*Work item*.
Go through the entries one line at a time, and gather every line that has the word "kraji".

*Entries supplied*.
_ _ _ _ _ _ _
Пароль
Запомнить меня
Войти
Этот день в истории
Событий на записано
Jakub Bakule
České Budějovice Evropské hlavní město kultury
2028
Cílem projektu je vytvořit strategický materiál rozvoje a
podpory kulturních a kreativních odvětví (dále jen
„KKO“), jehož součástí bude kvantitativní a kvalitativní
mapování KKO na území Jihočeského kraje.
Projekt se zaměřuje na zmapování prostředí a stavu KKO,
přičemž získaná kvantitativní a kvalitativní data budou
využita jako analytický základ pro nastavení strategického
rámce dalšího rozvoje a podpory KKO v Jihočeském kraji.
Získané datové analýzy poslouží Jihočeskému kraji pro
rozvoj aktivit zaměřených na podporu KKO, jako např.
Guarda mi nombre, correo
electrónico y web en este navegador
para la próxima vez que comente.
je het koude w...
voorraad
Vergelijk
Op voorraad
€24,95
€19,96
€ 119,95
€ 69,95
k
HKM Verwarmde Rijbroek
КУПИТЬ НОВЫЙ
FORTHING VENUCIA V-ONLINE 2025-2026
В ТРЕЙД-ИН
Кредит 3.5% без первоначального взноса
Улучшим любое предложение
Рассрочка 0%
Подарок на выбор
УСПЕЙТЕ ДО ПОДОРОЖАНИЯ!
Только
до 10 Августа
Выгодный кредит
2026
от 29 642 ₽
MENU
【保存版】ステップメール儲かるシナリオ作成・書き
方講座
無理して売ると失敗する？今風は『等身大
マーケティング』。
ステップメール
_ _ _ _ _ _ _
*Task response*.
rámce dalšího rozvoje a podpory KKO v Jihočeském kraji.
Získané datové analýzy poslouží Jihočeskému kraji pro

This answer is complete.